TASK BRIEF >> Find every line in the records below that contains "menu", and copy it.

Collected data

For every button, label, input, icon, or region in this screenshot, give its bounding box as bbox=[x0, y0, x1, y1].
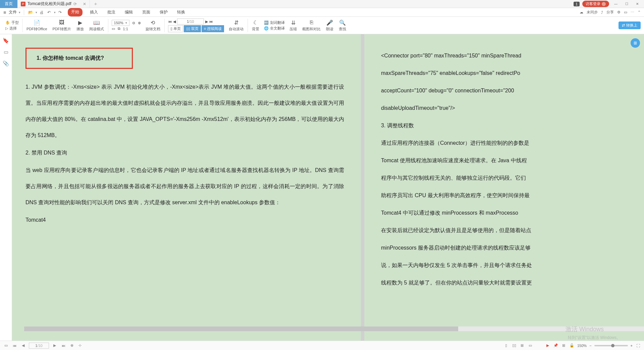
menu-tab-edit[interactable]: 编辑 bbox=[123, 8, 135, 16]
login-button[interactable]: 访客登录 bbox=[582, 1, 609, 7]
lock-icon[interactable]: 🔓 bbox=[569, 343, 575, 348]
page-last-icon[interactable]: ⏭ bbox=[209, 19, 213, 24]
horizontal-scrollbar[interactable] bbox=[24, 326, 644, 331]
screenshot-btn[interactable]: ⎘截图和对比 bbox=[300, 19, 323, 32]
file-tab[interactable]: P Tomcat优化相关问题.pdf ⟳ ✕ bbox=[17, 0, 90, 8]
thumbnails-icon[interactable]: ▭ bbox=[4, 49, 8, 55]
menu-tab-start[interactable]: 开始 bbox=[68, 8, 83, 16]
hand-tool[interactable]: ✋手型 bbox=[5, 20, 19, 25]
collapse-icon[interactable]: ⌃ bbox=[638, 10, 641, 14]
share-label[interactable]: 分享 bbox=[606, 10, 614, 15]
zoom-in-icon[interactable]: ⊕ bbox=[138, 21, 141, 25]
view-mode-1-icon[interactable]: ▯ bbox=[503, 343, 509, 348]
translate-icon: 🔤 bbox=[264, 20, 269, 25]
compress-btn[interactable]: ⇊压缩 bbox=[287, 19, 300, 32]
print-icon[interactable]: 🖨 bbox=[39, 9, 45, 15]
gear-icon[interactable]: ⚙ bbox=[617, 10, 621, 14]
zoom-out-btn[interactable]: − bbox=[589, 344, 591, 348]
play-button[interactable]: ▶播放 bbox=[74, 19, 87, 32]
doc-paragraph: 线程数为 5 就足够了。但在你的站点访问量较大时就需要设置更 bbox=[381, 275, 644, 291]
view-mode-2-icon[interactable]: ▯▯ bbox=[512, 343, 517, 348]
auto-scroll[interactable]: ⇵自动滚动 bbox=[226, 19, 246, 32]
menu-tab-insert[interactable]: 插入 bbox=[88, 8, 100, 16]
convert-button[interactable]: ⇄转换上 bbox=[619, 21, 641, 29]
maximize-button[interactable]: ☐ bbox=[623, 1, 631, 7]
share-icon[interactable]: ⤴ bbox=[601, 10, 603, 14]
minimize-button[interactable]: — bbox=[612, 1, 620, 7]
pin-icon[interactable]: 📌 bbox=[553, 343, 558, 348]
zoom-select[interactable]: 150%▾ bbox=[112, 20, 129, 26]
cursor-pos-icon[interactable]: ⊹ bbox=[77, 343, 83, 348]
hamburger-icon[interactable]: ≡ bbox=[3, 10, 6, 15]
cloud-icon[interactable]: ☁ bbox=[580, 10, 583, 14]
more-icon[interactable]: ⋯ bbox=[631, 10, 634, 14]
actual-size-icon[interactable]: 1:1 bbox=[123, 27, 128, 31]
zoom-handle[interactable] bbox=[611, 344, 614, 347]
word-translate[interactable]: 🔤划词翻译 bbox=[264, 20, 285, 25]
menu-tab-convert[interactable]: 转换 bbox=[175, 8, 187, 16]
fit-page-icon[interactable]: ⧉ bbox=[118, 27, 120, 31]
view-mode-4-icon[interactable]: ▭ bbox=[528, 343, 533, 348]
rotate-icon: ⟲ bbox=[151, 19, 155, 26]
bookmark-icon[interactable]: 🔖 bbox=[3, 38, 9, 44]
sync-status[interactable]: 未同步 bbox=[587, 10, 598, 15]
last-page-btn[interactable]: ⏭ bbox=[60, 344, 66, 348]
grid-icon[interactable]: ⊞ bbox=[561, 343, 567, 348]
page-number-input[interactable]: 1/10 bbox=[177, 18, 204, 25]
next-page-btn[interactable]: ▶ bbox=[52, 343, 58, 348]
doc-paragraph: 在安装后就已经设定为默认值并且是足够使用的，但是随着站点 bbox=[381, 222, 644, 238]
undo-icon[interactable]: ↶ bbox=[46, 9, 52, 15]
zoom-value: 150% bbox=[577, 344, 587, 348]
menu-tab-annotate[interactable]: 批注 bbox=[105, 8, 117, 16]
window-icon[interactable]: ▭ bbox=[624, 10, 627, 14]
mic-icon: 🎤 bbox=[326, 19, 333, 26]
prev-page-btn[interactable]: ◀ bbox=[20, 343, 26, 348]
single-page-btn[interactable]: ▯ 单页 bbox=[168, 25, 183, 32]
zoom-out-icon[interactable]: ⊖ bbox=[132, 21, 135, 25]
select-tool[interactable]: ▷选择 bbox=[5, 26, 19, 31]
status-page-input[interactable]: 1/10 bbox=[29, 343, 49, 349]
double-page-btn[interactable]: ▯▯ 双页 bbox=[184, 25, 201, 32]
scrollbar-thumb[interactable] bbox=[24, 326, 458, 331]
rotate-doc[interactable]: ⟲旋转文档 bbox=[143, 19, 163, 32]
fit-width-icon[interactable]: ▭ bbox=[112, 27, 115, 31]
read-mode[interactable]: 📖阅读模式 bbox=[87, 19, 107, 32]
page-first-icon[interactable]: ⏮ bbox=[168, 19, 172, 24]
background-btn[interactable]: ☾背景 bbox=[249, 19, 262, 32]
redo-icon[interactable]: ↷ bbox=[57, 9, 63, 15]
close-window-button[interactable]: ✕ bbox=[633, 1, 641, 7]
menu-tab-page[interactable]: 页面 bbox=[140, 8, 152, 16]
add-tab-button[interactable]: ＋ bbox=[90, 1, 101, 7]
menu-tab-protect[interactable]: 保护 bbox=[158, 8, 170, 16]
continuous-btn[interactable]: ≡ 连续阅读 bbox=[202, 25, 224, 32]
view-mode-3-icon[interactable]: ⊞ bbox=[520, 343, 525, 348]
home-tab[interactable]: 首页 bbox=[0, 0, 17, 8]
close-tab-icon[interactable]: ✕ bbox=[83, 2, 86, 6]
read-aloud-btn[interactable]: 🎤朗读 bbox=[323, 19, 336, 32]
zoom-in-btn[interactable]: + bbox=[631, 344, 633, 348]
record-icon[interactable]: ▶ bbox=[545, 343, 550, 348]
notification-badge[interactable]: 1 bbox=[574, 2, 580, 6]
doc-paragraph: Tomcat 使用线程池加速响应速度来处理请求。在 Java 中线程 bbox=[381, 152, 644, 169]
sidebar-toggle-icon[interactable]: ▭ bbox=[3, 343, 9, 348]
scroll-icon: ⇵ bbox=[234, 19, 238, 26]
document-area[interactable]: 1. 你怎样给 tomcat 去调优? 1. JVM 参数调优：-Xms<siz… bbox=[12, 34, 644, 341]
refresh-icon[interactable]: ⟳ bbox=[73, 2, 77, 6]
floating-action-button[interactable]: ⊞ bbox=[631, 38, 640, 48]
full-translate[interactable]: 🌐全文翻译 bbox=[264, 26, 285, 31]
pdf-to-office[interactable]: 📄PDF转Office bbox=[24, 19, 50, 32]
find-btn[interactable]: 🔍查找 bbox=[336, 19, 349, 32]
page-next-icon[interactable]: ▶ bbox=[205, 19, 208, 24]
pdf-to-image[interactable]: 🖼PDF转图片 bbox=[50, 19, 74, 32]
page-prev-icon[interactable]: ◀ bbox=[173, 19, 176, 24]
attachment-icon[interactable]: 📎 bbox=[3, 60, 9, 67]
zoom-slider[interactable] bbox=[594, 345, 628, 346]
file-menu[interactable]: 文件 bbox=[9, 9, 17, 15]
pdf-icon: P bbox=[21, 2, 25, 6]
doc-paragraph: 当 web 应用程序向要记录客户端的信息时，它也会记录客户端的 IP 地址或者通… bbox=[25, 162, 344, 211]
open-icon[interactable]: 📂 bbox=[28, 9, 34, 15]
word-icon: 📄 bbox=[34, 19, 40, 26]
first-page-btn[interactable]: ⏮ bbox=[11, 344, 17, 348]
fit-icon[interactable]: ⊕ bbox=[69, 343, 74, 348]
fullscreen-icon[interactable]: ⛶ bbox=[635, 343, 641, 348]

EXPECTED OUTPUT >>
menu-tab-edit[interactable]: 编辑 bbox=[123, 8, 135, 16]
menu-tab-start[interactable]: 开始 bbox=[68, 8, 83, 16]
menu-tab-insert[interactable]: 插入 bbox=[88, 8, 100, 16]
menu-tab-convert[interactable]: 转换 bbox=[175, 8, 187, 16]
menu-tab-annotate[interactable]: 批注 bbox=[105, 8, 117, 16]
menu-tab-page[interactable]: 页面 bbox=[140, 8, 152, 16]
menu-tab-protect[interactable]: 保护 bbox=[158, 8, 170, 16]
file-menu[interactable]: 文件 bbox=[9, 9, 17, 15]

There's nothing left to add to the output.